[[ The records open ]]

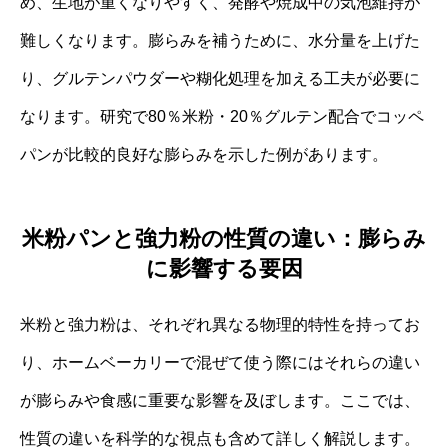
め、生地が重くなりやすく、発酵や焼成中の気泡維持が
難しくなります。膨らみを補うために、水分量を上げた
り、グルテンパウダーや糊化処理を加える工夫が必要に
なります。研究で80％米粉・20％グルテン配合でコッペ
パンが比較的良好な膨らみを示した例があります。
米粉パンと強力粉の性質の違い：膨らみ
に影響する要因
米粉と強力粉は、それぞれ異なる物理的特性を持ってお
り、ホームベーカリーで混ぜて使う際にはそれらの違い
が膨らみや食感に重要な影響を及ぼします。ここでは、
性質の違いを科学的な視点も含めて詳しく解説します。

[[ The records closed ]]

Restate word for word the lines above, beginning with the one that contains "り、ホームベーカリーで混ぜて使う際にはそれらの違い" and ending with the last line.

Completed exercise
り、ホームベーカリーで混ぜて使う際にはそれらの違い
が膨らみや食感に重要な影響を及ぼします。ここでは、
性質の違いを科学的な視点も含めて詳しく解説します。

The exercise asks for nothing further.